Excerpts from a dataset
********
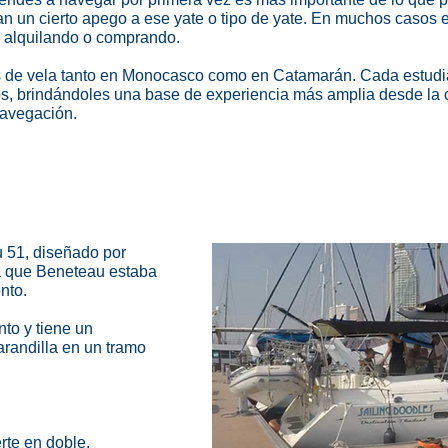
an un cierto apego a ese yate o tipo de yate. En muchos casos e
an alquilando o comprando.
 de vela tanto en Monocasco como en Catamarán. Cada estudia
, brindándoles una base de experiencia más amplia desde la c
navegación.
u 51, diseñado por
la que Beneteau estaba
nto.
nto y tiene un
arandilla en un tramo
rte en doble.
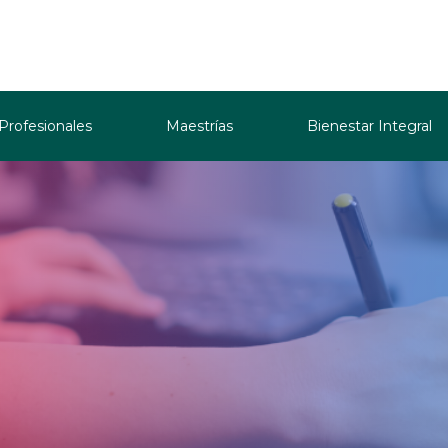
 Profesionales
Maestrías
Bienestar Integral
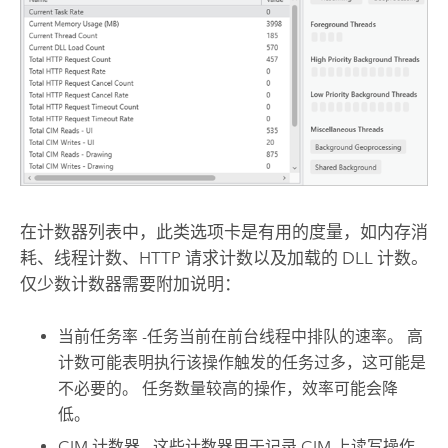
在计数器列表中，此类选项卡是有用的度量，如内存消
耗、线程计数、HTTP 请求计数以及加载的 DLL 计数。
仅少数计数器需要附加说明：
当前任务率 -任务当前在前台线程中排队的速率。 高
计数可能表明执行该操作触发的任务过多，这可能是
不必要的。 任务数量较高的操作，效率可能会降
低。
CIM 计数器 - 这些计数器用于记录 CIM 上读写操作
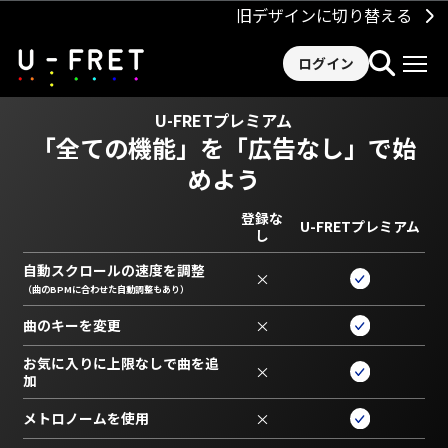
旧デザインに切り替える
ログイン
U-FRETプレミアム
「全ての機能」を
「広告なし」で始
めよう
登録な
U-FRETプレミアム
し
自動スクロールの速度を調整
×
（曲のBPMに合わせた自動調整もあり）
曲のキーを変更
×
お気に入りに上限なしで曲を追
×
加
メトロノームを使用
×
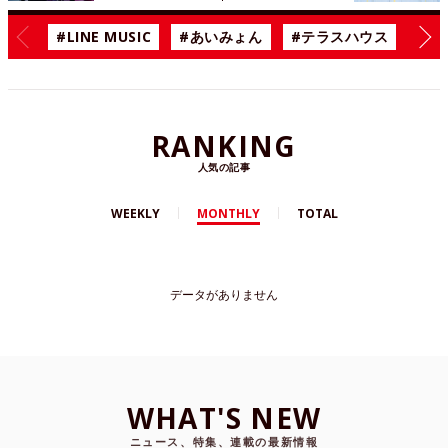
#LINE MUSIC
#あいみょん
#テラスハウス
#漫
RANKING
人気の記事
WEEKLY
MONTHLY
TOTAL
データがありません
WHAT'S NEW
ニュース、特集、連載の最新情報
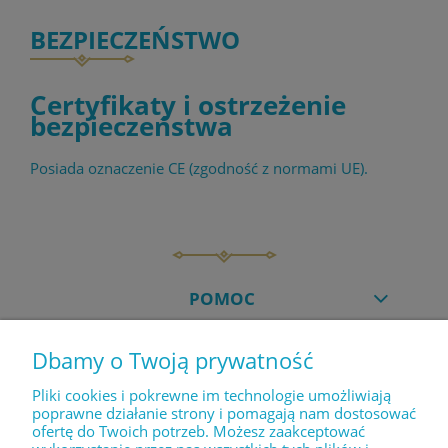
BEZPIECZEŃSTWO
Certyfikaty i ostrzeżenie
bezpieczeństwa
Posiada oznaczenie CE (zgodność z normami UE).
POMOC
Dbamy o Twoją prywatność
MOJE KONTO
Pliki cookies i pokrewne im technologie umożliwiają
poprawne działanie strony i pomagają nam dostosować
ofertę do Twoich potrzeb. Możesz zaakceptować
PŁATNOŚCI I DOSTAWA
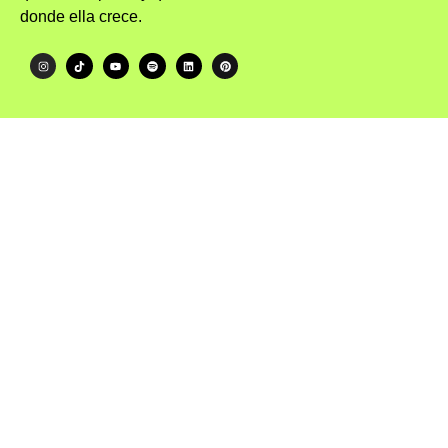
donde ella crece.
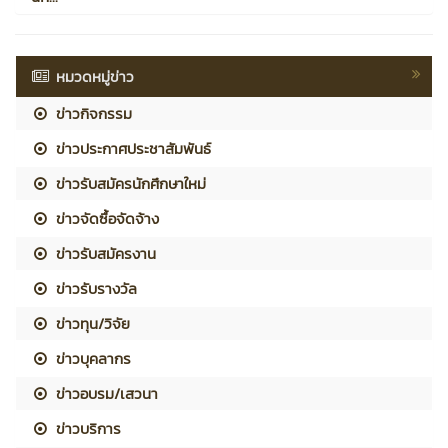
หมวดหมู่ข่าว
ข่าวกิจกรรม
ข่าวประกาศประชาสัมพันธ์
ข่าวรับสมัครนักศึกษาใหม่
ข่าวจัดซื้อจัดจ้าง
ข่าวรับสมัครงาน
ข่าวรับรางวัล
ข่าวทุน/วิจัย
ข่าวบุคลากร
ข่าวอบรม/เสวนา
ข่าวบริการ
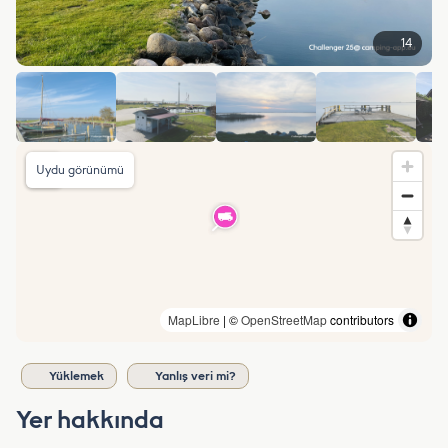
14
Uydu görünümü
MapLibre
| ©
OpenStreetMap
contributors
Yüklemek
Yanlış veri mi?
Yer hakkında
********
**Task:**
In your copy, omit the pictures and restate every line of the data word for word.

**Written response:**
an un cierto apego a ese yate o tipo de yate. En muchos casos e
an alquilando o comprando.
 de vela tanto en Monocasco como en Catamarán. Cada estudia
, brindándoles una base de experiencia más amplia desde la c
navegación.
u 51, diseñado por
la que Beneteau estaba
nto.
nto y tiene un
arandilla en un tramo
rte en doble.
 Profesionales
Maestrías
Bienestar Integral
在计数器列表中，此类选项卡是有用的度量，如内存消
耗、线程计数、HTTP 请求计数以及加载的 DLL 计数。
仅少数计数器需要附加说明：
当前任务率 -任务当前在前台线程中排队的速率。 高
计数可能表明执行该操作触发的任务过多，这可能是
不必要的。 任务数量较高的操作，效率可能会降
低。
CIM 计数器 - 这些计数器用于记录 CIM 上读写操作
旧デザインに切り替える
ログイン
U-FRETプレミアム
「全ての機能」を
「広告なし」で始
めよう
登録な
U-FRETプレミアム
し
自動スクロールの速度を調整
×
（曲のBPMに合わせた自動調整もあり）
曲のキーを変更
×
お気に入りに上限なしで曲を追
×
加
メトロノームを使用
×
#LINE MUSIC
#あいみょん
#テラスハウス
#漫
RANKING
人気の記事
WEEKLY
MONTHLY
TOTAL
データがありません
WHAT'S NEW
ニュース、特集、連載の最新情報
BEZPIECZEŃSTWO
Certyfikaty i ostrzeżenie
bezpieczeństwa
Posiada oznaczenie CE (zgodność z normami UE).
POMOC
Dbamy o Twoją prywatność
MOJE KONTO
Pliki cookies i pokrewne im technologie umożliwiają
poprawne działanie strony i pomagają nam dostosować
ofertę do Twoich potrzeb. Możesz zaakceptować
PŁATNOŚCI I DOSTAWA
donde ella crece.
หมวดหมู่ข่าว
ข่าวกิจกรรม
ข่าวประกาศประชาสัมพันธ์
ข่าวรับสมัครนักศึกษาใหม่
ข่าวจัดซื้อจัดจ้าง
ข่าวรับสมัครงาน
ข่าวรับรางวัล
ข่าวทุน/วิจัย
ข่าวบุคลากร
ข่าวอบรม/เสวนา
ข่าวบริการ
14
Uydu görünümü
MapLibre
| ©
OpenStreetMap
contributors
Yüklemek
Yanlış veri mi?
Yer hakkında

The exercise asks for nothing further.